(Collected data)
╭──
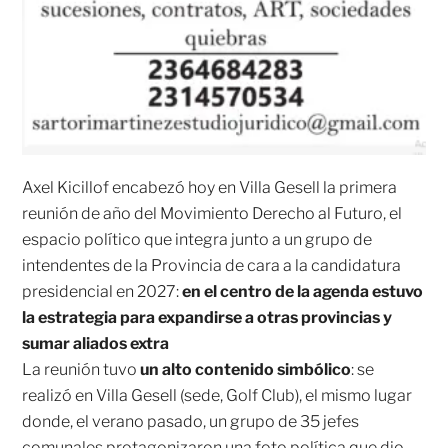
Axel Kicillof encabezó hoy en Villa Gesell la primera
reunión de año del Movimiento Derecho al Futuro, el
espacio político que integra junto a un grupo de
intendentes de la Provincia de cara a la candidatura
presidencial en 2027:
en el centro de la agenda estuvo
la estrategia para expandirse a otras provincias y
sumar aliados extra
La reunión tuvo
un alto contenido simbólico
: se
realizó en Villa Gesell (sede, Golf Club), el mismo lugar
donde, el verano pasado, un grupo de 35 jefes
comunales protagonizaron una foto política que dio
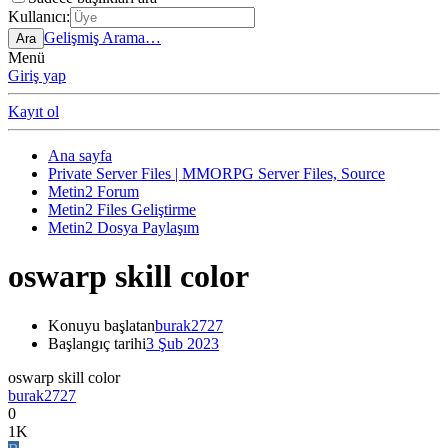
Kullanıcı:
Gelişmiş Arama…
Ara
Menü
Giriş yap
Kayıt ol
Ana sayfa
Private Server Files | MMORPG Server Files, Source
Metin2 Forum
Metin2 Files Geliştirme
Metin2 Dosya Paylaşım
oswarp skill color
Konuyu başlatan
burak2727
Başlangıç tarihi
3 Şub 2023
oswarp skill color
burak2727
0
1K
╰──
╭──
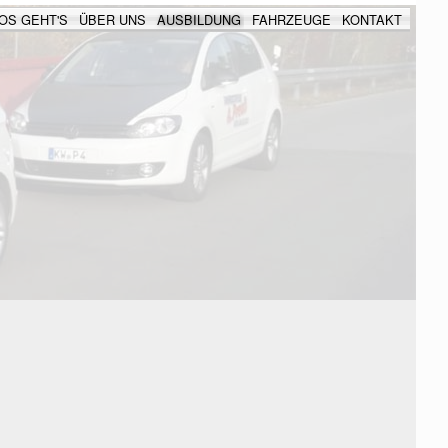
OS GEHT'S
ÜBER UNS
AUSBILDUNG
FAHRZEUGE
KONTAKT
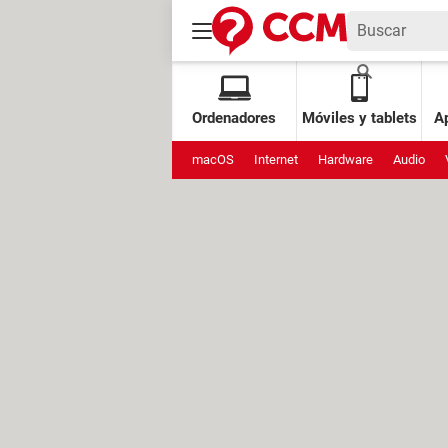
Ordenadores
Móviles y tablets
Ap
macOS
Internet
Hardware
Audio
╰──
### Work instructions
Select all lines with the word "Villa" from the entries above.

### Exercise result
Axel Kicillof encabezó hoy en Villa Gesell la primera
realizó en Villa Gesell (sede, Golf Club), el mismo lugar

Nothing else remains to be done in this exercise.